ES2202009T3 - SURFACE PREPARATION PROCEDURE AND POLYANILINE DEPOSIT TO ABSORBER LIGHT. - Google Patents

Abstract

Method of depositing a layer of polyaniline on a titanium substrate or a titanium alloy, characterized in that the operating range of the tank successively comprises: - a fluoronitic etching; - a chemical conversion treatment; - a hydrolysis; and - a polyaniline deposit by electropolymerization.

Description

Surface preparation procedure and polyaniline reservoir to absorb light.

Field of the Invention

The invention is in the field of devices comprising an absorbent coating of the radiation, in particular a polyaniline coating that absorbs radiation in a band that goes from ultraviolet to infrared. It also refers to a preparation procedure of surfaces that receive the deposit.

Prior art

A great diversity of treatments of surfaces or surface coatings that only have one low specular reflection and they only have a low reflection diffuse These treatments or coatings are sought in Particular for optical or infrared applications. Contribute to mechanical elements such as optical input brackets of optical devices reflect little or no light and not increase the signal to noise ratio of the optical signal or infrared captured by the detectors of these devices.

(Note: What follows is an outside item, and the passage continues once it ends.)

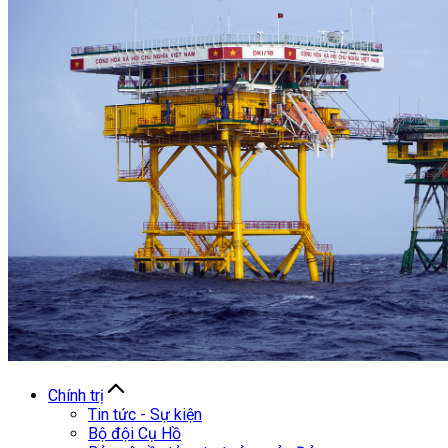
Chính trị
Tin tức - Sự kiện
Bộ đội Cụ Hồ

With the known issues regarding these coatings and always intended to be resolved through improvements of surface treatment procedures and / or Deposit coatings are indicated, for example, in the patent column 1 US-A-4,589,972 of May 20, 1986 awarded to Martin Marietta. The problems indicated in this patent and that it is also sought to solve according to the present invention quote later.

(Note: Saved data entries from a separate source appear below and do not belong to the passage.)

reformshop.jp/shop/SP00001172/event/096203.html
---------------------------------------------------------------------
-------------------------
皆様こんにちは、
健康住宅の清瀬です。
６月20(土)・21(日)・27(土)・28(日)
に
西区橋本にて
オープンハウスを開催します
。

As far as black paints are concerned, it is known that have a tendency to crack or detach from substrate, in particular metallic, due to induced voltages by thermal cycles, in particular for infrared systems that  they often work with detectors cooled to the temperature of the helium or liquid nitrogen.

These phenomena are aggravated by the thickness of the coat of paint, so that in general this thickness grows with the wavelength of the radiation to be absorbed.

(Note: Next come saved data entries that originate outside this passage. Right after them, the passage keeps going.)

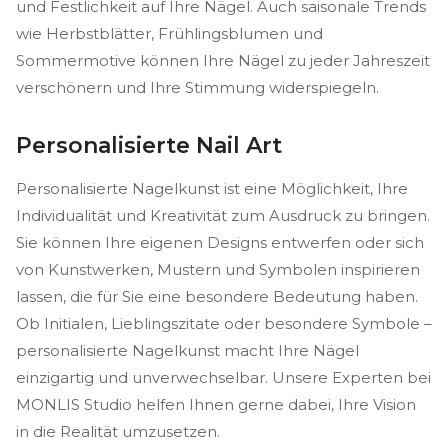
und Festlichkeit auf Ihre Nägel. Auch saisonale Trends
wie Herbstblätter, Frühlingsblumen und
Sommermotive können Ihre Nägel zu jeder Jahreszeit
verschönern und Ihre Stimmung widerspiegeln.
Personalisierte Nail Art
Personalisierte Nagelkunst ist eine Möglichkeit, Ihre
Individualität und Kreativität zum Ausdruck zu bringen.
Sie können Ihre eigenen Designs entwerfen oder sich
von Kunstwerken, Mustern und Symbolen inspirieren
lassen, die für Sie eine besondere Bedeutung haben.
Ob Initialen, Lieblingszitate oder besondere Symbole –
personalisierte Nagelkunst macht Ihre Nägel
einzigartig und unverwechselbar. Unsere Experten bei
MONLIS Studio helfen Ihnen gerne dabei, Ihre Vision
in die Realität umzusetzen.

Another problem encountered is due to the degassing of the coating, in particular when the Coated material operates at high altitude or in space. The Degassing products may react chemically and deteriorate the microelectronic components or even condense on the cooled optical surfaces and obscure them.

This patent (4,589,972) by Martin Marietta proposes, as a patent from Martin Marietta nº
4,111,762, referred to in patent 4,589,972, improve the solution to these problems in two ways. These two improvements are applicable to anodizable metals, previously anodized, in particular aluminum and beryllium.

The procedure provides for a treatment of surface by a stream of aluminum oxide with a 100 to 200 mesh granulometry. This initial treatment is intended to create a surface roughness before the anodization

It is indicated at the top of the column 7 of this patent, that the increased surface roughness treated has a significant effect on absorption and surface reflectivity. The specular reflection is reduced and the dispersion of the incident radiation thanks to the relief created, multiply the chances of absorption.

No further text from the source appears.